Wednesday, December 5, 2012

HERE'S HOW YOU CREATE A KICK-ASS RESTAURANT EMPIRE




I had a blast reading RESTAURANT MAN (Viking; $27.95), Joe Bastianich’s raucous, deeply personal and entertaining memoir of growing up in the family business.  The son of successful restaurateurs, Lidia and Felice Bastianich, young Joe grew up as an entitled punk in Queens, New York. While his parents were running their first restaurant in Queens, and later as Lidia launched her own fabled restaurant and publishing success in Manhattan, young Joe was avoiding the family business, eventually going to college and landing a job on Wall Street. Unhappy in the world of investment banking, went to Italy instead and learned about food and especially Italian wine. It was Italian wine in particular (he owns his own vineyards in Italy, where he makes excellent wines) that drew Joe back to the family business.  When he returned to New York, Joe was ready to open his own restaurant. Becco, was his first venture, and in partnership with his mother, Becco became a success, a great deal of that success was the Becco wine list, with all of the very drinkable wines priced at an affordable $15 a bottle. Bastianich would innovate the concept of wines in his restaurants for the rest of his career. In a few short years, Joe and Mario Batali, then a hot young chef with his own restaurant and a TV show on the Food Network, teamed up to create Babbo, their brilliantly successful Greenwich Village modern Italian restaurant. It would be the start of a fabulous partnership with a string of legendary restaurants in New York City, Las Vegas, Los Angeles, and Eataly, a multi-million-dollar Italian culinary retail and restaurant enterprise in the heart of Manhattan.

RESTAURANT MAN has often been compared to Anthony Bourdain’s Kitchen Confidential, and the similarities are apt. Joe curses and struts up a storm like a sweaty stevedore but above all he is very  funny. Some have been put off by the crude language, the confidence, swagger and style he employs to tell his story. The restaurant business is a rough and tumble world and Joe gives it all the color it deserves. He captures all the magic, hard work and the headaches that go with running an incredibly detailed restaurant empire with a portfolio of multi-starred, critically acclaimed businesses that are the envy of the restaurant world. Joe also settles scores with grandstanding food critics, greedy landlords, and business associations that went bad. He’s been criticized for his salty language and the score settling he indulges in this book.  More power to him. We have all worked with people we didn’t like or found to be dishonest, or worse, mean-spirited. Getting even always feels good, or as I like to say, "Schadenfreude, baby!" Joe Bastianich is not above giving as good as he gets. 

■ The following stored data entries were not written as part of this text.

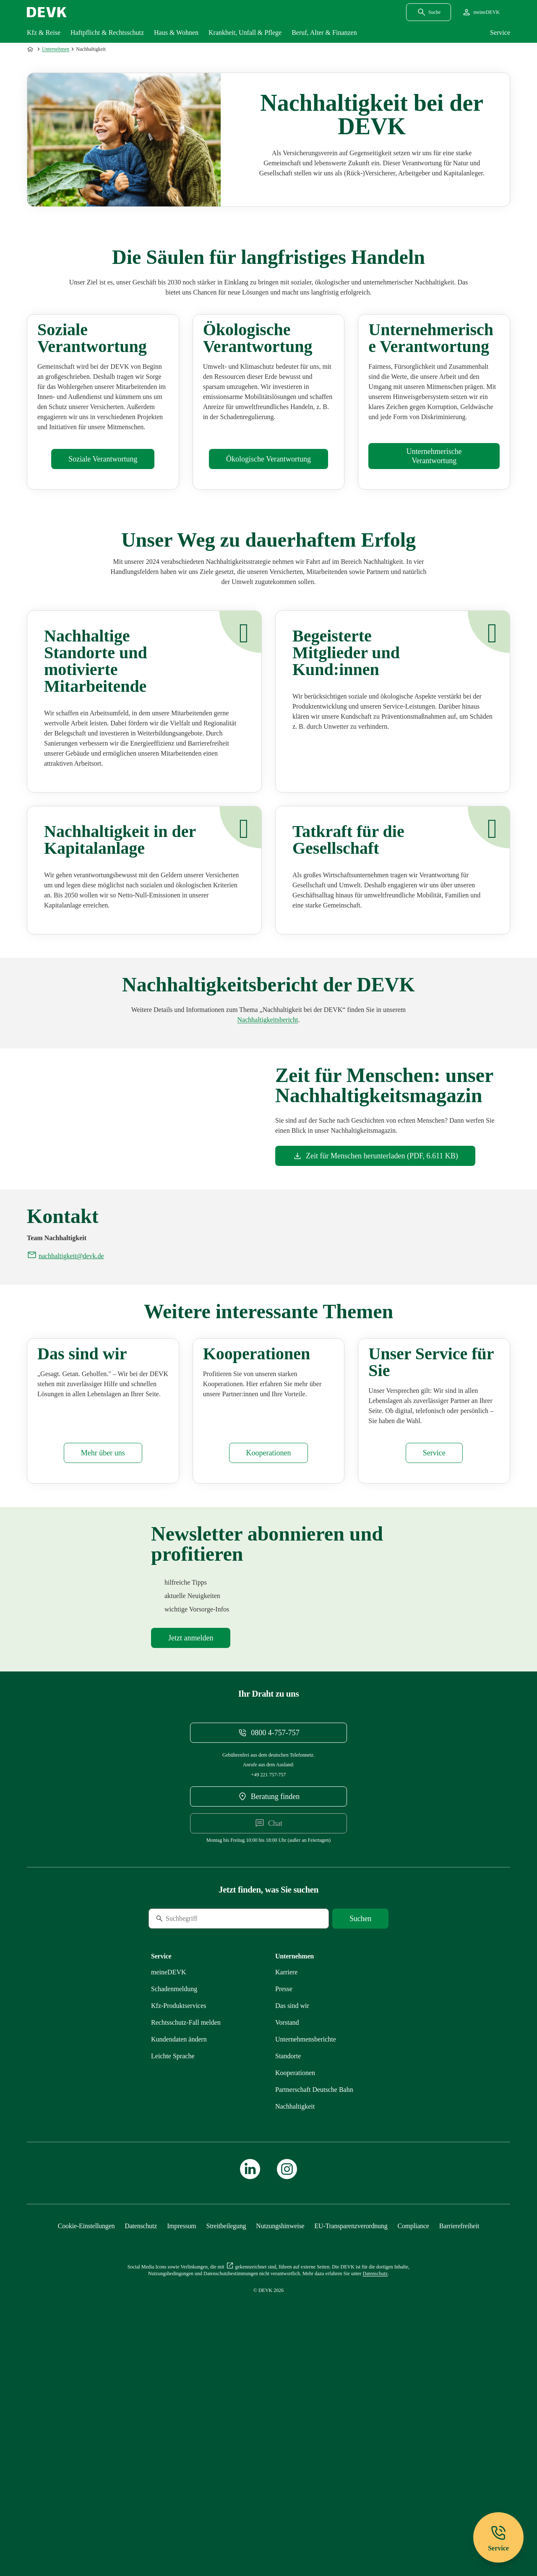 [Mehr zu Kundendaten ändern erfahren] (179, 2254)
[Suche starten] (360, 2134)
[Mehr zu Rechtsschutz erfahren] (186, 2237)
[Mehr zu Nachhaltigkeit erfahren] (295, 2321)
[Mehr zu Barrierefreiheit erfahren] (459, 2441)
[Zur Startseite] (31, 49)
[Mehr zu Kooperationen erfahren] (268, 1668)
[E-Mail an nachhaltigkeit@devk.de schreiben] (65, 1386)
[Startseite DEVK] (47, 12)
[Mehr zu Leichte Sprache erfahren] (173, 2271)
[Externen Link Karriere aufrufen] (286, 2187)
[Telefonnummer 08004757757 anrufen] (268, 1948)
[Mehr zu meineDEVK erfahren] (168, 2187)
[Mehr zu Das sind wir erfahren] (103, 1668)
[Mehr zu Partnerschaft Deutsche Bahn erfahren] (314, 2304)
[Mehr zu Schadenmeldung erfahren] (174, 2204)
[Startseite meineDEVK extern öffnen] (480, 12)
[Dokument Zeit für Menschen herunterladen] (375, 1241)
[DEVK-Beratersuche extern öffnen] (268, 2012)
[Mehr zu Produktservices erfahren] (178, 2220)
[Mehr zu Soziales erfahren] (102, 544)
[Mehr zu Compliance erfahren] (413, 2441)
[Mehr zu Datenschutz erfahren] (141, 2441)
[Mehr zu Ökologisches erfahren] (268, 544)
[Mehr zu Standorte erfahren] (288, 2271)
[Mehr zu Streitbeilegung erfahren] (226, 2441)
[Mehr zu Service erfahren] (434, 1668)
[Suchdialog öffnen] (428, 12)
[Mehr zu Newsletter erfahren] (190, 1853)
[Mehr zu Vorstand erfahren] (287, 2237)
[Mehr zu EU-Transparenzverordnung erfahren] (350, 2441)
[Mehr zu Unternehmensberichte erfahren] (267, 1104)
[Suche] (206, 2134)
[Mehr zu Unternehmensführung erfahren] (434, 541)
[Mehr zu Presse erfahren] (283, 2204)
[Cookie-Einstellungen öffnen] (86, 2441)
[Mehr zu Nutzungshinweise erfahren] (280, 2441)
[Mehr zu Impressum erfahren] (181, 2441) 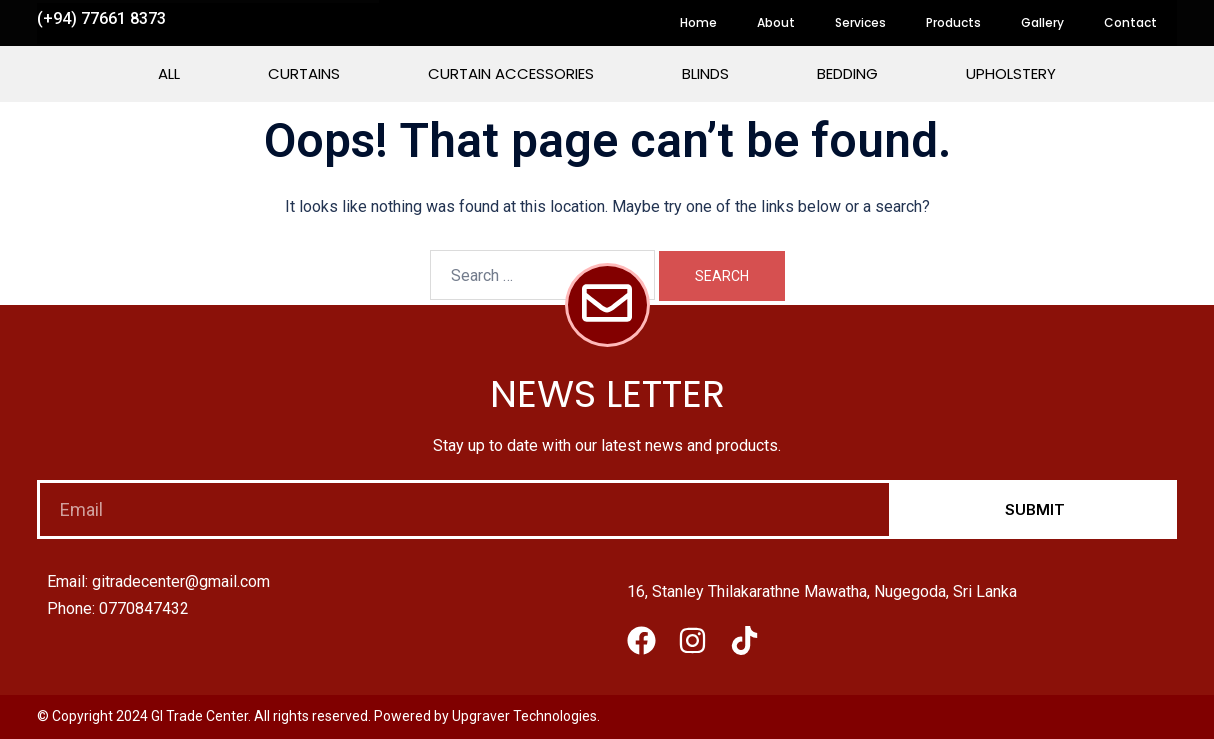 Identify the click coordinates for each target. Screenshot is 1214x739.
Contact (1130, 22)
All (169, 73)
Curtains (304, 73)
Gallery (1042, 22)
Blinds (705, 73)
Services (860, 22)
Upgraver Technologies (524, 716)
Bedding (847, 73)
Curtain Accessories (511, 73)
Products (953, 22)
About (776, 22)
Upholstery (1011, 73)
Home (698, 22)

I had a few quibbles. Joe claims it was Babbo that started the popularity of eating at the bar in restaurants in Manhattan. Danny Meyer’s Union Square Café was serving regulars with style, great food and wine years before Babbo opened. I’m still not sure why Joe decided to share his Bill Clinton story, which I felt was a tad bit petty, rather than illuminating. Those are minor stumbles in a remarkable success story in the cutthroat world. Joe is incredibly generous in laying out his own formula for success from finding a location, creating the vision for the kind of restaurants that Batali and he innovated, hiring the teams of designers and contractors that created their vision, as well as the chefs, kitchen and front-of-house waiters, busboys and managers who helped keep his restaurants humming day in and day out. He’s very detailed about the sort of pitfalls to be aware of and to avoid. RESTAURANT MAN is a true, first-generation story of a young man formed from his parent’s immigrant experience, and their success in the new world. Joe Bastianich is articulate and respectful about his parents hard work, and his own rejection and embracement of their traditions as he created his own path. One of the best truisms from Bastianich is his belief that male chefs cook competitively and females cook to nurture--a truly wise statement. He acknowledges both his mother and his father’s own unique contributions to his success. And in true Bourdain style, Joe keeps you turning the pages. 

By the way, I always liked Babbo, and all the other Bastianich/Batali restaurants in New York, but Del Posto has provided me with perhaps the best restaurant experiences of my life and I dined in New York City's best and most acclaimed restaurants for nearly four decades.